I am here, of course, to ultimately fulfil the obligation of the labour movement and the Labor Party: to make people's lives better. I will not be the last on this side of the House to quote Ben Chifley's speech to the 1949 New South Wales Labor Party conference. Chifley said:
I try to think of the Labour movement, not as putting an extra sixpence into somebody's pocket, or making somebody Prime Minister or Premier, but as a movement bringing something better to the people, better standards of living, greater happiness to the mass of the people. We have a great objective—the light on the hill—which we aim to reach by working for the betterment of mankind not only here but anywhere we may give a helping hand.
This is the solidarity to which Labor commits. Of course, that light on the hill keeps moving.
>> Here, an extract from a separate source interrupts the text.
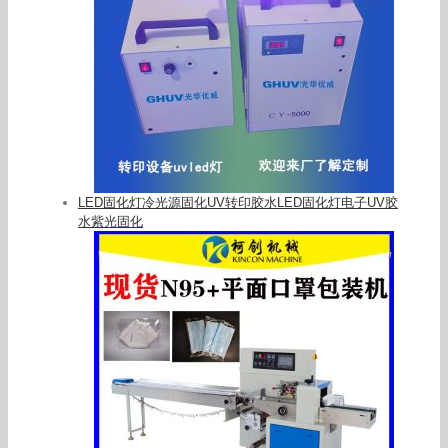
LED固化灯冷光源固化UV转印胶水LED固化灯电子UV胶
水紫光固化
The moment you think you reached the ultimate goal of justice and fairness, it seems just that much further away. But, in making the journey, in challenging ourselves to reach out for that light, we change ourselves, and we change the course of society.
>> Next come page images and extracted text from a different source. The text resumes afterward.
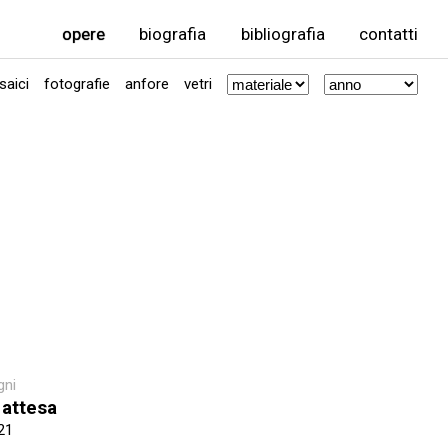
opere
biografia
bibliografia
contatti
aici
fotografie
anfore
vetri
gni
 attesa
21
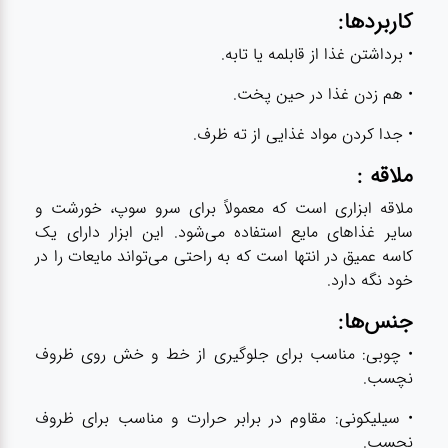
کاربردها:
• برداشتن غذا از قابلمه یا تابه.
• هم زدن غذا در حین پخت.
• جدا کردن مواد غذایی از ته ظرف.
ملاقه :
ملاقه ابزاری است که معمولاً برای سرو سوپ، خورشت و
سایر غذاهای مایع استفاده می‌شود. این ابزار دارای یک
کاسه عمیق در انتها است که به راحتی می‌تواند مایعات را در
خود نگه دارد.
جنس‌ها:
• چوبی: مناسب برای جلوگیری از خط و خش روی ظروف
نچسب.
• سیلیکونی: مقاوم در برابر حرارت و مناسب برای ظروف
نچسب.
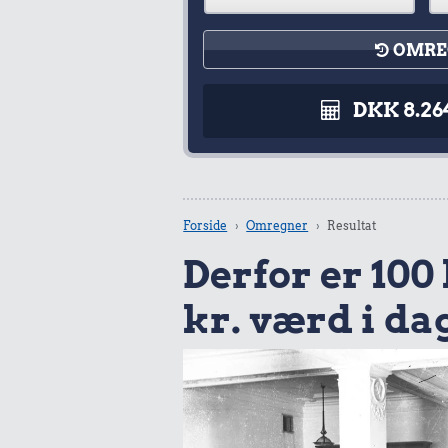
OMRE
DKK 8.26
Forside
Omregner
Resultat
Derfor er 100 
kr. værd i da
I am both humbled and excited to be continuing my journey in public life in this parliament as a member of the Australian Labor Party. I am excited to join a most excellent cohort of comrades representing Labor in this House and the Senate. This journey, as I have said, has been supported by so many, but none more than my long-suffering, hardworking, wonderful partner, Leigh Hubbard, whose wisdom and love keeps me going. In honour of the many people I've referred to in this speech, but especially the thousands of union members I have had the privilege to serve, I recommit myself to making solidarity the cornerstone of everything I do in this place. I hope my small contribution ultimately adds to the brightness of that magnificent light on the hill, as we collectively strive to achieve that great objective of the mighty labour movement. May that light be a beacon for us all.